The following answers on Stack Overflow could be useful here to understand the issue:

The default difference between console on Windows 7 and console on Windows 8/8.1/10 is the font used by default which cannot be changed from within a batch file using Windows commands.

So I suggest to compare the code page used by cmd.exe on Windows 7 and on Windows 10. On same code page used by both Windows according to configured country for the user account, I suggest to configure on Windows 7 font Consolas or Lucida Console instead of default Raster Fonts (Terminal) and check if that makes a difference.

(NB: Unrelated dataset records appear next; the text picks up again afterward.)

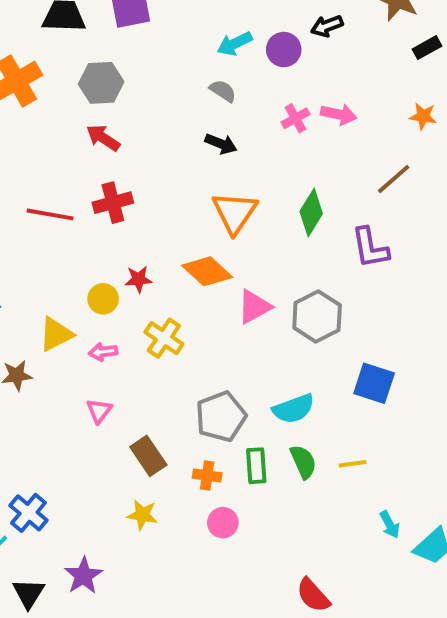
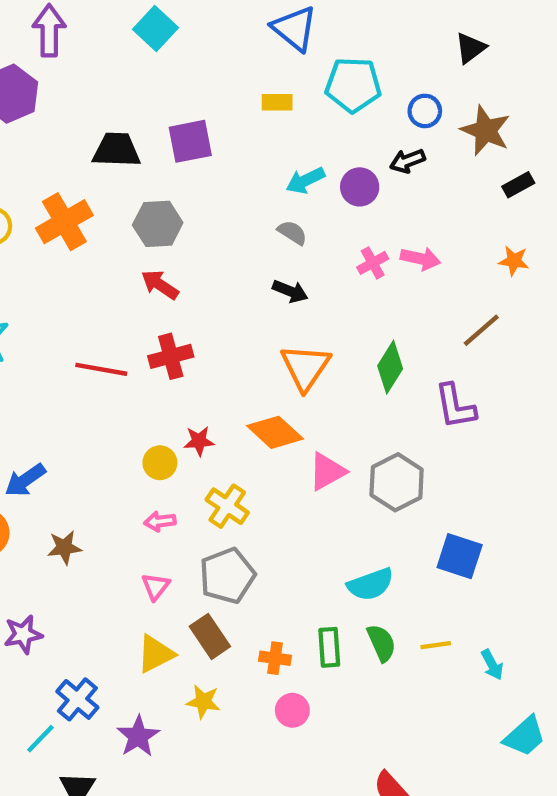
yellow triangle: (56, 334) -> (156, 654), moved
gray pentagon: (221, 417) -> (227, 576), moved
cyan arrow: (390, 525) -> (492, 665), moved
purple star: (83, 576) -> (138, 736), moved

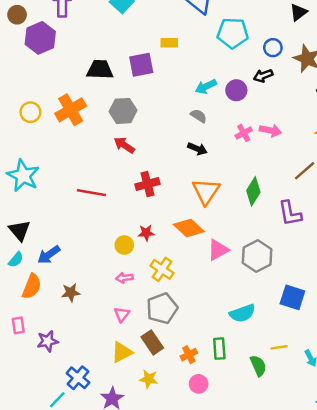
yellow rectangle: (277, 102) -> (169, 43), moved
red cross: (171, 356) -> (147, 184), moved
green semicircle: (381, 643) -> (258, 366), moved
orange cross: (275, 658) -> (189, 355), turned -35

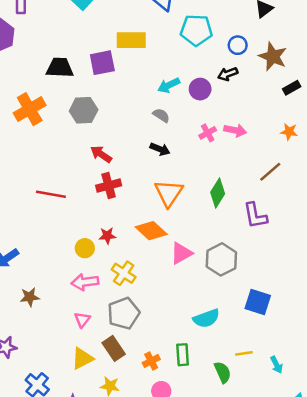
yellow rectangle: (169, 43) -> (131, 40), size x1.6
red arrow: (124, 145) -> (101, 154), moved
pink arrow: (124, 278) -> (85, 282), size x1.5

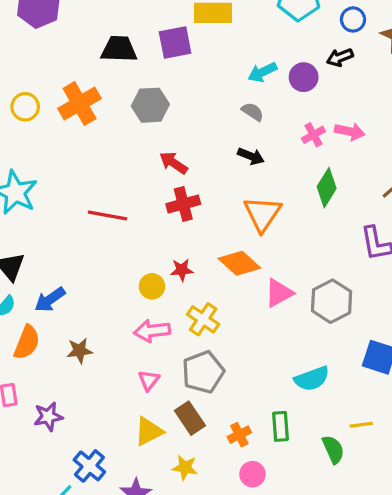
green diamond: (218, 193) -> (327, 188), moved

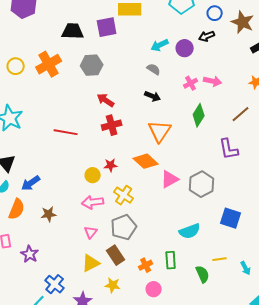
purple star: (48, 417) -> (30, 254), turned -30

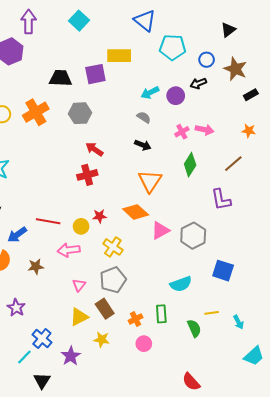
red cross: (112, 125) -> (87, 175), moved
red line: (66, 132) -> (48, 221), moved
pink arrow: (93, 202) -> (69, 250), moved

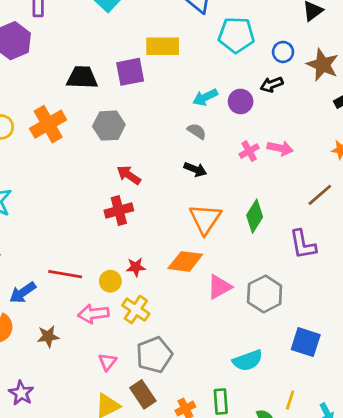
green diamond: (190, 165) -> (255, 216), moved
orange diamond: (136, 212) -> (185, 261), turned -35
yellow cross: (113, 247) -> (136, 310), moved
yellow line: (212, 313) -> (290, 400), turned -64

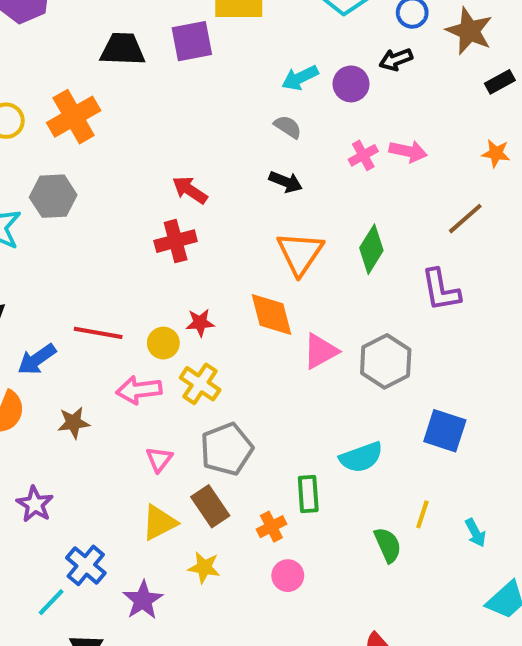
gray hexagon: (109, 126) -> (53, 196), moved
orange diamond: (185, 261) -> (271, 314), turned 68
green rectangle: (221, 402) -> (308, 494), moved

For the font problematic see also:

By the way: On my Windows 7 machine the characters displayed on running a batch file started with a *.lnk file with Raster Fonts 10x18 (Selected Font - Terminal) configured in properties of shortcut file really look like the characters of font Terminal while the characters displayed on running cmd look like the characters of Courier New although the properties of cmd console window show Raster Fonts 8x12 (Selected Font - Terminal). I can see on just selecting 10x18 instead of 8x12 in Size in cmd properties that the look of the characters changes. So it looks like raster (bitmap) font Terminal does not support the default size 8x12 and therefore Windows uses Courier New as replacement to display the characters in default console window. The same behavior can be seen by me on my Windows XP machine. It is strange that Microsoft defined raster font Terminal as default font on Windows XP/Vista/7, but none of the *.fon files of this font supports the default font size 8x12 and so the replacement font Courier New is used to display the characters in default console window.